Сначала по кроваво-красным складкам забегали лучи стробоскопов, потом откуда-то снизу потянуло вонючим дымом из дым-машин, и наконец под бодрое «техно» старика Вагнера шторки подались в стороны, и толпе, весь в клубах, лучах и парадном наряде, предстал Агроном собственной довольной персоной.
Лицо бомжа оккупировала плохо скрываемая улыбка, распахнуться шире которой мешала только торжественность предстоящего момента.
Когда дым слегка расползся по округе, оказалось, что главный «виновник торжества» находится на сцене не в одиночестве — Пендальф в своем парадном белом мундире являл собой верх сосредоточенности, стараясь при этом не привлекать к себе излишнего внимания до поры до времени.
Выждав, покуда в толпе закончится истерика, связанная с шоу-появлением Агронома, старик выдвинулся на передний план и, подняв руку вверх, потребовал тишины. Когда, наконец, замолкли даже Чук и Гек, настойчиво обсуждавшие степень накуренности «кандидата в президенты», Пендальф громко провозгласил:
— Предлагаю Агронома на должность губернатора Гондураса!

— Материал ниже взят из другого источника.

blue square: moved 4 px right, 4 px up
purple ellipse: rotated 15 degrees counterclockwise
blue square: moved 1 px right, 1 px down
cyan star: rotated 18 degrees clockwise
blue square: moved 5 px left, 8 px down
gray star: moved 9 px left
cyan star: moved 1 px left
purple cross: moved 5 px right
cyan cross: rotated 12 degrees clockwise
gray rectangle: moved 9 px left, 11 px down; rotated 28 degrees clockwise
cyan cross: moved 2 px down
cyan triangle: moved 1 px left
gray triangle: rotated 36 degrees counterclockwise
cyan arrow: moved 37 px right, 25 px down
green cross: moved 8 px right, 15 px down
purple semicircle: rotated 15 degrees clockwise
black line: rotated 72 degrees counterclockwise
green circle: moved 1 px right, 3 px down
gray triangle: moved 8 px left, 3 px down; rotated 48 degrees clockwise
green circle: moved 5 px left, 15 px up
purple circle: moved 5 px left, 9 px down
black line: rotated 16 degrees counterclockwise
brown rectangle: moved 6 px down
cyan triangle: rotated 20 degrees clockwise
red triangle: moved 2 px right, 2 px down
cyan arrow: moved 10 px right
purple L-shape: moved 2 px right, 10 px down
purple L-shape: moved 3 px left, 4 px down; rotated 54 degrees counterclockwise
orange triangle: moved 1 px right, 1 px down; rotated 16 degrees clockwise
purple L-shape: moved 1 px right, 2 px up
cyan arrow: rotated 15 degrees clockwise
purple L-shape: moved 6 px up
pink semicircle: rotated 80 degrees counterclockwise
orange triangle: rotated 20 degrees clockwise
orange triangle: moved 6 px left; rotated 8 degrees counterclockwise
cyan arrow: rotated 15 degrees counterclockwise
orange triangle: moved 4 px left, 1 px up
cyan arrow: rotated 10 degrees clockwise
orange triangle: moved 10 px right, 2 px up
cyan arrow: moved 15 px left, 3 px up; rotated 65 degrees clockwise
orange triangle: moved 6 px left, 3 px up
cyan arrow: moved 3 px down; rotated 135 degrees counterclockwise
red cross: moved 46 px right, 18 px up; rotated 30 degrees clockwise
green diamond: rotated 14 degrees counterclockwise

В этот момент из сцены плавно поднялась тумба, на которой возлежала губернаторская «кепка Мономаха», вызвавшая бурю зависти в толпе и особенно среди истинного ценителя плоских головных уборов — Вши. Не переставая лыбиться Агроном опустился на одно колено перед самозваным церемониймейстером, и Пендальф нахлобучил Кепку на весьма горделиво склоненную голову. Толпа, слегка разочарованная процессом, недовольно зашумела, и Пендальф, наклонившись к самому уху Агронома, посоветовал:
— Давай уже, речь толкни.
Агроном резко выпрямился, старательно пряча улыбку, и, вдохнув побольше воздуха в легкие, чтобы не проколоться на месте, решительно развернулся к микрофону.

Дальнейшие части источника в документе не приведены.